» **What you have to do**: Type out each record word for word. Pictures stay out.

**** Materials provided

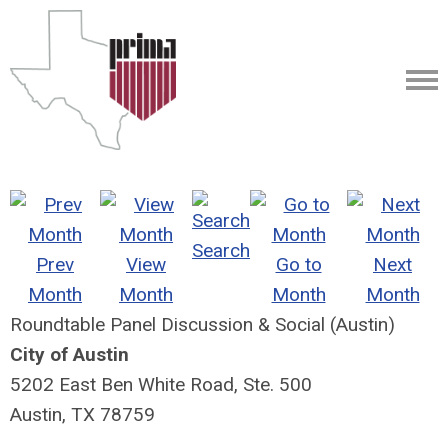
Search
Prev
View
Go to
Next
Month
Month
Month
Month
Roundtable Panel Discussion & Social (Austin)
City of Austin
5202 East Ben White Road, Ste. 500
Austin, TX 78759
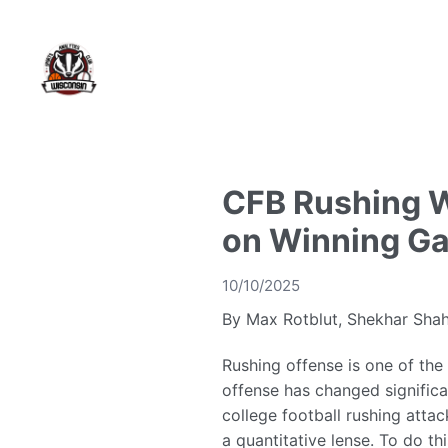
CFB Rushing W
on Winning G
10/10/2025
By Max Rotblut, Shekhar Shah
Rushing offense is one of the
offense has changed significa
college football rushing attac
a quantitative lense. To do 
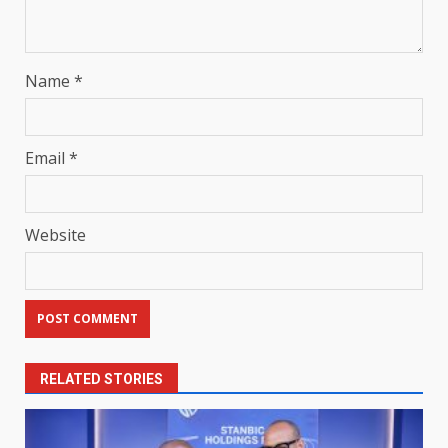
Name
*
Email
*
Website
RELATED STORIES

********

» **Problem solution**:
Search
Prev
View
Go to
Next
Month
Month
Month
Month
Roundtable Panel Discussion & Social (Austin)
City of Austin
5202 East Ben White Road, Ste. 500
Austin, TX 78759
CFB Rushing W
on Winning G
10/10/2025
By Max Rotblut, Shekhar Shah
Rushing offense is one of the
offense has changed significa
college football rushing attac
a quantitative lense. To do 
Name
*
Email
*
Website
RELATED STORIES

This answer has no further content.